Dutch Parliament Tells Government to Keep DigiD Data Out of US Reach

A majority in the Dutch House of Representatives has asked the caretaker government, and the next cabinet, to do everything possible to prevent DigiD-related data from ending up in the hands of the United States government. The concern is linked to a planned takeover: the US IT company Kyndryl is set to acquire Solvinity, a Dutch firm that supplies key infrastructure used for DigiD services.

The fear is not that DigiD will suddenly “move to the US,” but that US legal powers could still apply if a critical supplier becomes American-owned. MPs want the government to set clear safeguards before the deal becomes a reality.

DigiD is the Netherlands’ main digital login used to access many government services, such as tax affairs, health-related portals, and municipal services. DigiD itself is managed by Logius, a government organisation under the Ministry of the Interior.

Solvinity’s role is as a supplier. It provides the platform DigiD runs on, and it operates in a government data centre. Logius stresses that this makes Solvinity a vendor, not the owner of DigiD, and that the Dutch government sets the security requirements and decides how DigiD works.

Even so, a supplier can still matter a great deal. If a company hosts or supports essential systems, questions arise about who can legally compel that company to hand over data, provide technical access, or influence how services are maintained.

The debate is driven by concerns about extraterritorial reach: under some US laws, American authorities can demand data from US-based companies, even if the data is stored outside the United States. Dutch politicians and cybersecurity experts worry that a US owner could be placed under legal pressure in ways that conflict with Dutch and EU rules, or at least create uncertainty around control and oversight.

This is also about trust. DigiD is tied to some of the most sensitive interactions between citizens and the state. Even a small doubt about who can access what, and under which legal system, can become politically explosive.

The parliamentary push is part of a broader chain of political scrutiny that has been building for months. MPs have already filed formal questions about the planned takeover, asking what Solvinity does for government systems, what risks exist, and what legal and contractual tools the Netherlands has to limit those risks.

In the latest step, parliament is urging the cabinet to take a firm line: prevent DigiD data from falling under US reach, and ensure the Netherlands retains effective control over systems that support DigiD.

There are several routes the government could explore, but none are simple.

One route is contractual. The government can tighten requirements for suppliers handling critical digital infrastructure, including strict rules on where data is stored, who may administer systems, and how audits and incident reporting work. Logius has already tried to address public concern by explaining governance and security requirements around DigiD’s suppliers.

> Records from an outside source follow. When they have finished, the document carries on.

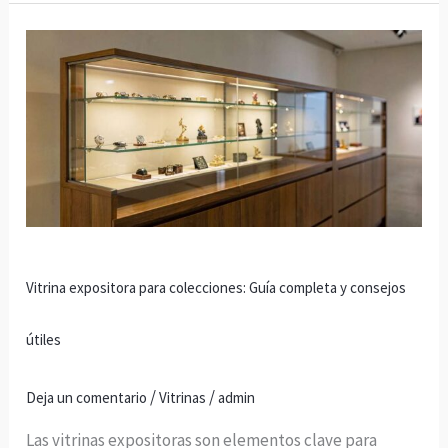
Vitrina
expositora
para
colecciones:
Guía
completa
y
consejos
útiles
Vitrina expositora para colecciones: Guía completa y consejos
útiles
/
/
Deja un comentario
Vitrinas
admin
Las vitrinas expositoras son elementos clave para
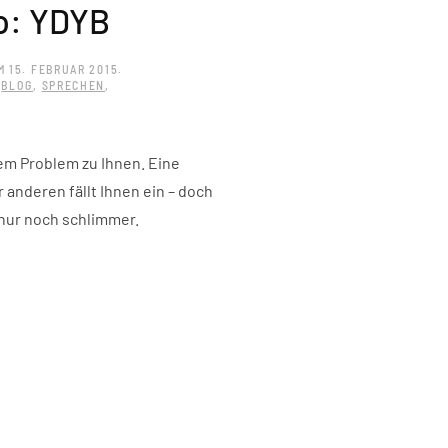
ro: YDYB
M
15. FEBRUAR 2015
.
,
BLOG
,
SPRECHEN
,
em Problem zu Ihnen. Eine
anderen fällt Ihnen ein – doch
nur noch schlimmer.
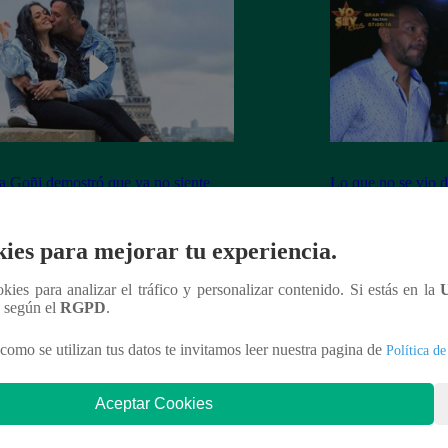
 Goñi demostró que ya no siente
Lo que no se vio d
por Fabio Agostini y le deja
Barboza y Jackso
undente mensaje
ies para mejorar tu experiencia.
ookies para analizar el tráfico y personalizar contenido. Si estás en la
n según el
RGPD
.
nteresar
como se utilizan tus datos te invitamos leer nuestra pagina de
Política de
Aceptar Cookies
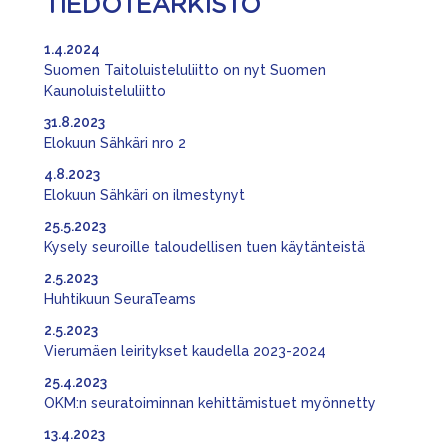
TIEDOTEARKISTO
1.4.2024
Suomen Taitoluisteluliitto on nyt Suomen
Kaunoluisteluliitto
31.8.2023
Elokuun Sähkäri nro 2
4.8.2023
Elokuun Sähkäri on ilmestynyt
25.5.2023
Kysely seuroille taloudellisen tuen käytänteistä
2.5.2023
Huhtikuun SeuraTeams
2.5.2023
Vierumäen leiritykset kaudella 2023-2024
25.4.2023
OKM:n seuratoiminnan kehittämistuet myönnetty
13.4.2023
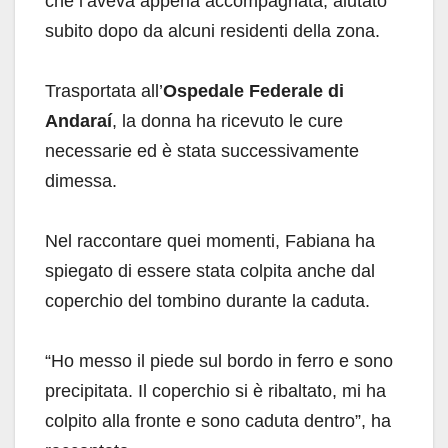
che l’aveva appena accompagnata, aiutato
subito dopo da alcuni residenti della zona.
Trasportata all’
Ospedale Federale di
Andaraí
, la donna ha ricevuto le cure
necessarie ed è stata successivamente
dimessa.
Nel raccontare quei momenti, Fabiana ha
spiegato di essere stata colpita anche dal
coperchio del tombino durante la caduta.
“Ho messo il piede sul bordo in ferro e sono
precipitata. Il coperchio si è ribaltato, mi ha
colpito alla fronte e sono caduta dentro”, ha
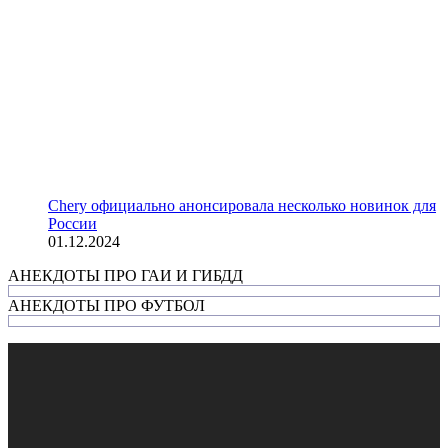
Chery официально анонсировала несколько новинок для
России
01.12.2024
АНЕКДОТЫ ПРО ГАИ И ГИБДД
АНЕКДОТЫ ПРО ФУТБОЛ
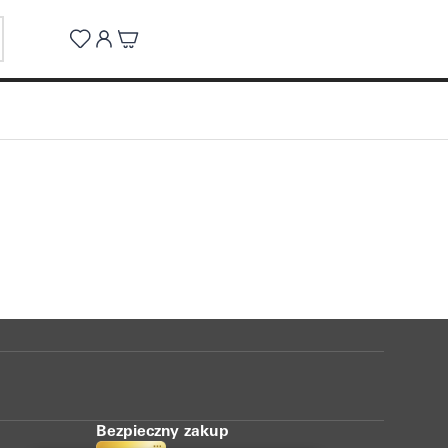
Bezpieczny zakup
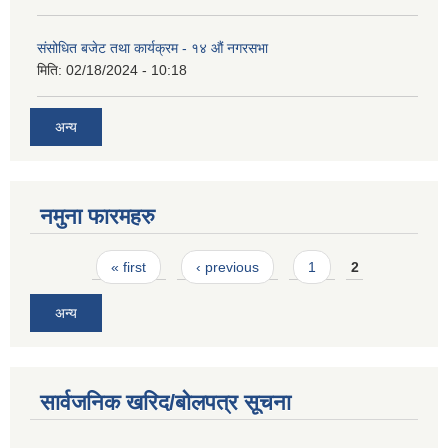
संसोधित बजेट तथा कार्यक्रम - १४ औं नगरसभा
मिति:
02/18/2024 - 10:18
अन्य
नमुना फारमहरु
Pages
« first
‹ previous
1
2
अन्य
सार्वजनिक खरिद/बोलपत्र सूचना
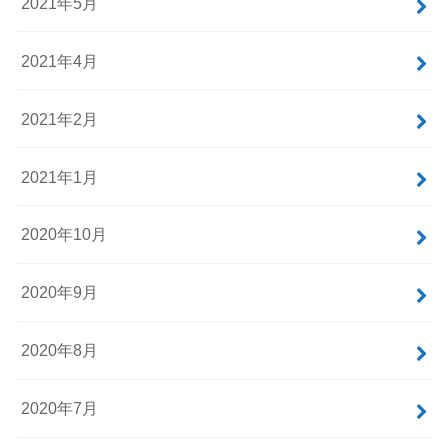
2021年5月
2021年4月
2021年2月
2021年1月
2020年10月
2020年9月
2020年8月
2020年7月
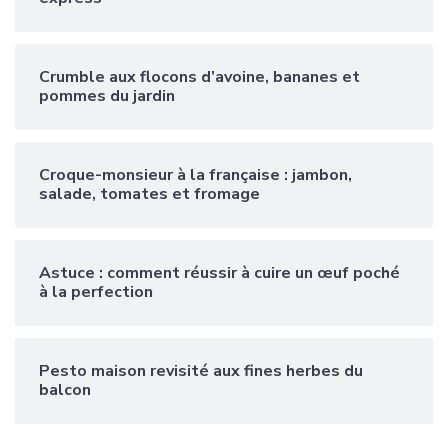
Crumble aux flocons d’avoine, bananes et
pommes du jardin
Croque-monsieur à la française : jambon,
salade, tomates et fromage
Astuce : comment réussir à cuire un œuf poché
à la perfection
Pesto maison revisité aux fines herbes du
balcon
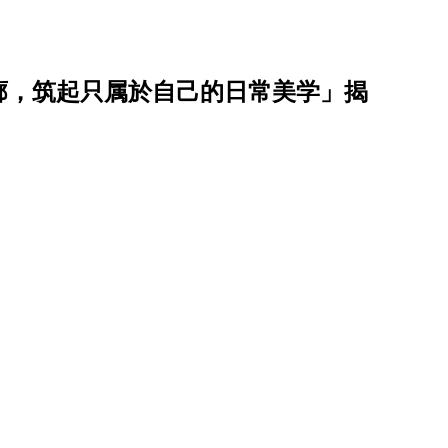
廓，筑起只属於自己的日常美学」揭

Another route is procurement. If the government believes ownership changes create unacceptable risk, it can look at replacing suppliers over time. That option may be relevant because reporting in the Dutch tech press suggests the Logius contract with Solvinity is due to expire this year, which could create a decision point about renewal, restructuring, or transition.

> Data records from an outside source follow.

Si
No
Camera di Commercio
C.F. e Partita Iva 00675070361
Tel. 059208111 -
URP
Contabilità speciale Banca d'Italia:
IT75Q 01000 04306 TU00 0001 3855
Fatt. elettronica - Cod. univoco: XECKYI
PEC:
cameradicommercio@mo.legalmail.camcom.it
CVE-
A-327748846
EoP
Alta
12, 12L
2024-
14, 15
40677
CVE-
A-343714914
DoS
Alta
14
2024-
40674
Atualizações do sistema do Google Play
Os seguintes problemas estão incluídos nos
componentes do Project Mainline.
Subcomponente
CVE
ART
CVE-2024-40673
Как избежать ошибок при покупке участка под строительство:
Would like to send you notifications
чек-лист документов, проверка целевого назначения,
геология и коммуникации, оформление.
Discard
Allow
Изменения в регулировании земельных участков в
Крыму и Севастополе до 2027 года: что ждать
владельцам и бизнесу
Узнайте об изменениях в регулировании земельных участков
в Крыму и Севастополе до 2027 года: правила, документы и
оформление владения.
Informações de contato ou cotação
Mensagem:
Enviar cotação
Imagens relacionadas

A third route is oversight through national security screening and sector rules. The Netherlands has increasingly used investment screening tools to protect strategic infrastructure, and MPs are effectively asking whether a digital identity backbone should be treated like critical infrastructure in the same way energy or telecom networks are.

This debate is not only about one company. It highlights a wider issue where governments across Europe rely heavily on a small set of large technology suppliers, and it is difficult to switch quickly without risking service outages or security problems.

DigiD is used at massive scale. Any supplier transition must be carefully managed, tested, and secured, and it cannot easily be rushed without increasing operational risk. At the same time, politicians feel pressure to act quickly, because once an acquisition is completed, reversing course may become harder and more expensive.

The takeover is still the key trigger, but the political focus is now on safeguards. The government will likely have to explain what it can do under existing contracts, what it can demand in future contracts, and whether it will pursue alternative suppliers or structures to reduce perceived US legal reach.

For citizens, the practical takeaway is that DigiD is not expected to stop working, and officials stress that DigiD remains a government-controlled system. But the political message from parliament is clear: when a supplier is essential to national digital identity, ownership and legal jurisdiction matter, and MPs want the Netherlands to keep the final say.